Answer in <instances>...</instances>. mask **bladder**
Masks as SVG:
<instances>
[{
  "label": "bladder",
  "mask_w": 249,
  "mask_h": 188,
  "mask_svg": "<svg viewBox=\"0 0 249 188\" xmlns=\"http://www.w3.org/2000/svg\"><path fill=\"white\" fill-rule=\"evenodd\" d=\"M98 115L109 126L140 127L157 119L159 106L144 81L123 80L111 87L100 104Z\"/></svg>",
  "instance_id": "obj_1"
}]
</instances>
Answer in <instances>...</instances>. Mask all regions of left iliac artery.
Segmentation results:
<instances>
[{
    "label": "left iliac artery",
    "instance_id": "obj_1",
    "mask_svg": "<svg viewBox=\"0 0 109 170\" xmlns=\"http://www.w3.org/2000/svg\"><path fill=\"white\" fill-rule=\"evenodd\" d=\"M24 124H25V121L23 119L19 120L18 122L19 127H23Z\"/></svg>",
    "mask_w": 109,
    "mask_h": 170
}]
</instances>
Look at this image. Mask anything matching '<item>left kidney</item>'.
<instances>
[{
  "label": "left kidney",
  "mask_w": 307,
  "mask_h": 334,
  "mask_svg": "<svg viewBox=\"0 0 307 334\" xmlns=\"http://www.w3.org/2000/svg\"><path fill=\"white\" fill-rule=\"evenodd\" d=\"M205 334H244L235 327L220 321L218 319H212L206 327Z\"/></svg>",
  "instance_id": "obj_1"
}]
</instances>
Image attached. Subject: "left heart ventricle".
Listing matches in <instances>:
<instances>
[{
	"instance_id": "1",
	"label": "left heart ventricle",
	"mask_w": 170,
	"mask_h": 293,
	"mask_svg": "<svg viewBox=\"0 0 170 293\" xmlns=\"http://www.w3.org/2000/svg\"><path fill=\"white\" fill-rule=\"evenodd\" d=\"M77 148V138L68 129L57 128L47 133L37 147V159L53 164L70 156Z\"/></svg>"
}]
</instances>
========
Since the material above must be kept intact, output it exactly as it is.

REPLY
Answer in <instances>...</instances>. mask **bladder**
Masks as SVG:
<instances>
[{
  "label": "bladder",
  "mask_w": 249,
  "mask_h": 188,
  "mask_svg": "<svg viewBox=\"0 0 249 188\" xmlns=\"http://www.w3.org/2000/svg\"><path fill=\"white\" fill-rule=\"evenodd\" d=\"M98 115L109 126L140 127L157 119L159 106L144 81L123 80L111 87L100 104Z\"/></svg>",
  "instance_id": "obj_1"
}]
</instances>
Answer in <instances>...</instances>. Mask all regions of left iliac artery.
Segmentation results:
<instances>
[{
    "label": "left iliac artery",
    "instance_id": "obj_1",
    "mask_svg": "<svg viewBox=\"0 0 109 170\" xmlns=\"http://www.w3.org/2000/svg\"><path fill=\"white\" fill-rule=\"evenodd\" d=\"M24 124H25V121L23 119L19 120L18 122L19 127H23Z\"/></svg>",
    "mask_w": 109,
    "mask_h": 170
}]
</instances>
Look at this image. Mask anything matching '<item>left kidney</item>'.
<instances>
[{
  "label": "left kidney",
  "mask_w": 307,
  "mask_h": 334,
  "mask_svg": "<svg viewBox=\"0 0 307 334\" xmlns=\"http://www.w3.org/2000/svg\"><path fill=\"white\" fill-rule=\"evenodd\" d=\"M205 334H244L235 327L220 321L218 319H212L206 327Z\"/></svg>",
  "instance_id": "obj_1"
}]
</instances>
Image attached. Subject: "left heart ventricle".
Listing matches in <instances>:
<instances>
[{
	"instance_id": "1",
	"label": "left heart ventricle",
	"mask_w": 170,
	"mask_h": 293,
	"mask_svg": "<svg viewBox=\"0 0 170 293\" xmlns=\"http://www.w3.org/2000/svg\"><path fill=\"white\" fill-rule=\"evenodd\" d=\"M77 148V138L68 129L57 128L47 133L37 147V159L53 164L70 156Z\"/></svg>"
}]
</instances>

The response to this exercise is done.